WORK REQUEST: Report all lines from the entries below in which "Veranstaltungen" appears.

RECORDS SHOWN:
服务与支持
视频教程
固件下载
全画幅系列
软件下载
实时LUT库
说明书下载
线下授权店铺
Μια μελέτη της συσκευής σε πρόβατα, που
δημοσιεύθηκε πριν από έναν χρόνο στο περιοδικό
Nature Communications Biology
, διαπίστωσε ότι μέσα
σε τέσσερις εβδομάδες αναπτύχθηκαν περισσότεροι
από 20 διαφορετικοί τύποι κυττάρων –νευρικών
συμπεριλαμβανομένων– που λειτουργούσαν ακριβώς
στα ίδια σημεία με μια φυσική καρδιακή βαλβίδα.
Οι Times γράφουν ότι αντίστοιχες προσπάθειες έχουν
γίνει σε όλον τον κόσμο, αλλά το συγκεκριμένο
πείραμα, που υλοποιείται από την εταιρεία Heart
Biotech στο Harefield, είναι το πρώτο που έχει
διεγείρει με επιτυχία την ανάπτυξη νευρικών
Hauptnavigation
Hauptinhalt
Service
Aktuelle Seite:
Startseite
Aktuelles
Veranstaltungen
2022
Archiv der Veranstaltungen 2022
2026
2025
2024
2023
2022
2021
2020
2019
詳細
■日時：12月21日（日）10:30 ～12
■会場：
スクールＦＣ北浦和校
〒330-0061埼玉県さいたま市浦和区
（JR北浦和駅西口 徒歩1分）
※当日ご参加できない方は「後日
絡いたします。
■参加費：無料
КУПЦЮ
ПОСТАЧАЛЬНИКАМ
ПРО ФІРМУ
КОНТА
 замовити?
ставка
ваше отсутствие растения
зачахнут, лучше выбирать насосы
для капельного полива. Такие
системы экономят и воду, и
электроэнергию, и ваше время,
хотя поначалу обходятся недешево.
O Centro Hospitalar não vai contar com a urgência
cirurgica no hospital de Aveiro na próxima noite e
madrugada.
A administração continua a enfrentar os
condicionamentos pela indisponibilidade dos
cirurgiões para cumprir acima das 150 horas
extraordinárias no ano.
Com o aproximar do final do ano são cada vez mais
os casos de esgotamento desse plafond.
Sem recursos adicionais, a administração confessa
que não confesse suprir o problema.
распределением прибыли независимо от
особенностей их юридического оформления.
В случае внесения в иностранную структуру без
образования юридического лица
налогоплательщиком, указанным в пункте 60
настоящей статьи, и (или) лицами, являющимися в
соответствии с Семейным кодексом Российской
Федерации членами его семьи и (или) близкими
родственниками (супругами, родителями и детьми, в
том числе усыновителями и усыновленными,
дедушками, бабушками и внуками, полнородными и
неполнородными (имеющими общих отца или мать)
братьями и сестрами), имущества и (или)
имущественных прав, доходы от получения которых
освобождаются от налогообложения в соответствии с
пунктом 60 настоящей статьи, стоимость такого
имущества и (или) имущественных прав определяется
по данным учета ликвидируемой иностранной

OUTPUT:
Veranstaltungen
Archiv der Veranstaltungen 2022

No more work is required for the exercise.